Lauren hesitated at the entry, hand hovering over the latch. Then she pushed open the door. An entry bell jangled. Silence fell.
“Are
you open?” She blinked until her eyes adjusted to the half-light, swallowed hard as she inhaled the weighty aromas of old coffee and cooking fat. The dining room looked like any other, with a counter along the near wall and a line of booths opposite, Formica-and-chrome tables clustered in the center. Four men sat at the far end of the counter while a young woman stood by one of the tables, a tray of salt and pepper shakers in hand.
“We’re not serving.” The young woman placed a set of shakers on the table, then moved to the next. “Cook’s out.” She eyed Lauren up and down, and frowned. “Won’t be back until five.” She looked about twenty, with streaked light brown hair gathered in a ponytail and a curvy figure packed into black jeans and a white V-neck sweater.
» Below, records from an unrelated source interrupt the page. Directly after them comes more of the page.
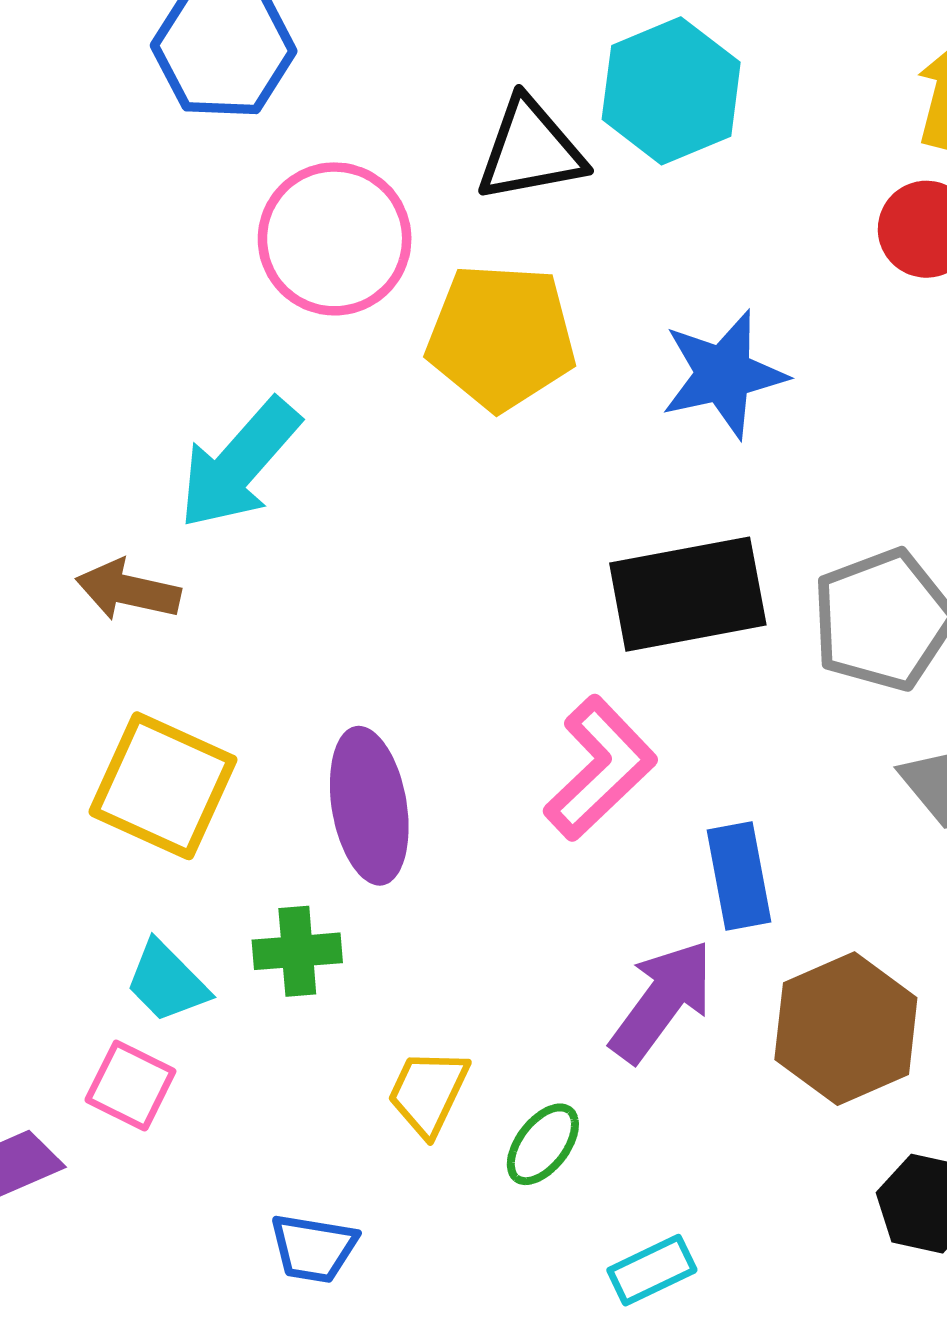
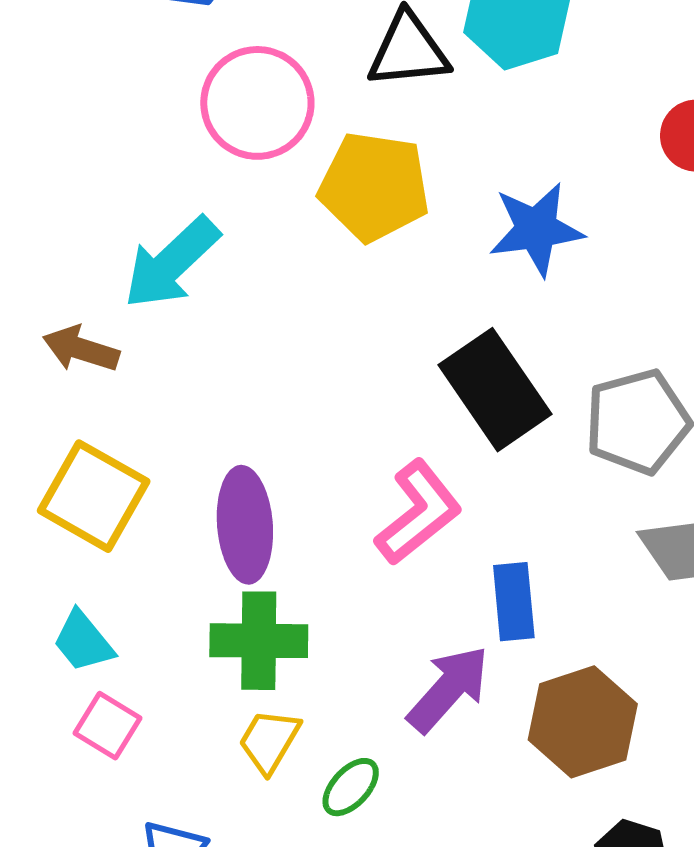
black rectangle: (688, 594) -> (495, 390), turned 61
green cross: (297, 951) -> (259, 641), moved, size x1.5
pink square: (130, 1086) -> (107, 726), moved

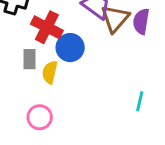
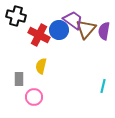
blue circle: (70, 48) -> (59, 30), moved
gray rectangle: (29, 59) -> (19, 79), moved

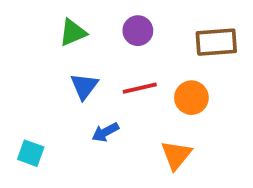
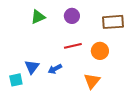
blue triangle: (84, 86) -> (32, 67), moved
cyan square: (31, 153) -> (16, 80), turned -32

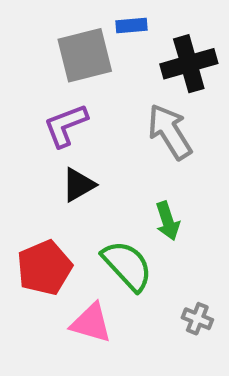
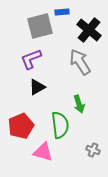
black cross: (189, 64) -> (89, 30), turned -35
green semicircle: (127, 266) -> (60, 125), turned 36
“Thanks—I didn’t come here to eat.” Lauren pointed in the direction of the garage. “I’m looking for Mr. Loll. My car’s acting up, and—”
“What kind is it?” One of the men stood. Bulky and bearded, the crew cut grown into a mess of dirty blond curls, Lolly wore dark blue coveralls topped with a battered black parka. “Your car.” He lumbered toward her, eyes straight ahead. “What kind?” He had seemed sullen enough in her father’s drawing, but in person he radiated anger, the threat of explosion beneath the surface.
Lauren stepped back as he brushed past, trailing stale cigarette smoke and peppermint. “It’s an Outback. Subaru.”
“Foreign.” Lolly stopped at the end of the counter near the cash register. “Don’t work on much foreign around here. Fords. Chevys.” He dug into the pocket of his coverall, pulled out a couple of crumpled bills, and tossed them on the counter.
“Jorie Cateman drives that Range Rover,” one of the other men offered. He sat against the wall, his face in the shadows.
“Yeah, but she don’t bring it to me for service, does she?” Lolly sniffed. “Takes it up to Rockford.” He shrugged. “I’ll look at it. Later today. No promises. Likely have to have it towed somewhere.”
“It runs. It’s not leaking. I think it’s just the gauge.”